* **Saved data entries**

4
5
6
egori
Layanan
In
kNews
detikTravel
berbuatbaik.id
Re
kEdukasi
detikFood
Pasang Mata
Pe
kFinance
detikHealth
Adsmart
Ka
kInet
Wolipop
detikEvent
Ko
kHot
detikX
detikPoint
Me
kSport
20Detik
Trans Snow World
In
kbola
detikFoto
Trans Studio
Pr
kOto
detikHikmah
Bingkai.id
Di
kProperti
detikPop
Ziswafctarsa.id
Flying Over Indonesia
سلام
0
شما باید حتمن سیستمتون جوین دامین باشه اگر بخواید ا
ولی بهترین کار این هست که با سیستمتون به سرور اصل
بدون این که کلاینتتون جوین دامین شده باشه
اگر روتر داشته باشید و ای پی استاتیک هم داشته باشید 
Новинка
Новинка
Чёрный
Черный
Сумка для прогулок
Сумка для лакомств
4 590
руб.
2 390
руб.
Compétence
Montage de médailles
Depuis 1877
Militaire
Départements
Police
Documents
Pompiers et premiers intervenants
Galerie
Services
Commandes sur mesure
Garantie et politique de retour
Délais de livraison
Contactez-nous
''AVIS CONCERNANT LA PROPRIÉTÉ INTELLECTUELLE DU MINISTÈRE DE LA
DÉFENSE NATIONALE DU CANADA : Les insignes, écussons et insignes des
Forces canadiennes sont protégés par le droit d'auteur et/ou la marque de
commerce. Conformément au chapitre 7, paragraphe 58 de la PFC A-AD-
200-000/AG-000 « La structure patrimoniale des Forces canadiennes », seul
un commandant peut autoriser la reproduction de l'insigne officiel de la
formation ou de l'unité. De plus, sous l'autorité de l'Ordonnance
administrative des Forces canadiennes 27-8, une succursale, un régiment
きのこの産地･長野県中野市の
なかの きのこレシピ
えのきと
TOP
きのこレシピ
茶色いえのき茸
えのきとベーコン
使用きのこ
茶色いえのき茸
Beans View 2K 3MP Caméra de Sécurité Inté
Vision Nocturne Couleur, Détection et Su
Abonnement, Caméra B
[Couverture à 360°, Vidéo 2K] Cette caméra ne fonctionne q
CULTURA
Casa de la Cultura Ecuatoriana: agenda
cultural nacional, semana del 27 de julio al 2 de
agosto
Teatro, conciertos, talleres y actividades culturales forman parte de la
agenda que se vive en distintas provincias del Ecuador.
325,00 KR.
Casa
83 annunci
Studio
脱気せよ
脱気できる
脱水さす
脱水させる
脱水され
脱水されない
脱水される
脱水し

* **Work request**
Looking at the data above, show all lines where the word "canadiennes" occurs.

* **Response area**
Forces canadiennes sont protégés par le droit d'auteur et/ou la marque de
200-000/AG-000 « La structure patrimoniale des Forces canadiennes », seul
administrative des Forces canadiennes 27-8, une succursale, un régiment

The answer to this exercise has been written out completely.